• **Raw data**:
--- START ---

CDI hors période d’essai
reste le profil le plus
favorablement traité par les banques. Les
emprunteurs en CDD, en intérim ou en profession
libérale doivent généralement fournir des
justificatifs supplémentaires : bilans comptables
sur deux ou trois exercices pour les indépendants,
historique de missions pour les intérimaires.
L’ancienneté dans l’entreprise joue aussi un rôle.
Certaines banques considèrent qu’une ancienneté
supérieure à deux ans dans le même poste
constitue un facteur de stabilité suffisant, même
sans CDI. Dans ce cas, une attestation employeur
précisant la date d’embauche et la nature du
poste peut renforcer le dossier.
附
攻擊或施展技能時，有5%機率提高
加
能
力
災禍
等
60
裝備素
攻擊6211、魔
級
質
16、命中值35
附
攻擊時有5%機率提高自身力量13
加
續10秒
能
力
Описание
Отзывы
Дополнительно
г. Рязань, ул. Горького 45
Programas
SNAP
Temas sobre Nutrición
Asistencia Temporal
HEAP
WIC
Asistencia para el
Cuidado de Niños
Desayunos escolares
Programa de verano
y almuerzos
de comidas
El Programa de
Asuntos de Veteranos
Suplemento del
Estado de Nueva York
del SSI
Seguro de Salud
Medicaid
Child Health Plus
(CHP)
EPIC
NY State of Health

--- END ---

• **Task instructions**: Please return all of the entries above, exactly and completely.

• **Written answer**:
CDI hors période d’essai
reste le profil le plus
favorablement traité par les banques. Les
emprunteurs en CDD, en intérim ou en profession
libérale doivent généralement fournir des
justificatifs supplémentaires : bilans comptables
sur deux ou trois exercices pour les indépendants,
historique de missions pour les intérimaires.
L’ancienneté dans l’entreprise joue aussi un rôle.
Certaines banques considèrent qu’une ancienneté
supérieure à deux ans dans le même poste
constitue un facteur de stabilité suffisant, même
sans CDI. Dans ce cas, une attestation employeur
précisant la date d’embauche et la nature du
poste peut renforcer le dossier.
附
攻擊或施展技能時，有5%機率提高
加
能
力
災禍
等
60
裝備素
攻擊6211、魔
級
質
16、命中值35
附
攻擊時有5%機率提高自身力量13
加
續10秒
能
力
Описание
Отзывы
Дополнительно
г. Рязань, ул. Горького 45
Programas
SNAP
Temas sobre Nutrición
Asistencia Temporal
HEAP
WIC
Asistencia para el
Cuidado de Niños
Desayunos escolares
Programa de verano
y almuerzos
de comidas
El Programa de
Asuntos de Veteranos
Suplemento del
Estado de Nueva York
del SSI
Seguro de Salud
Medicaid
Child Health Plus
(CHP)
EPIC
NY State of Health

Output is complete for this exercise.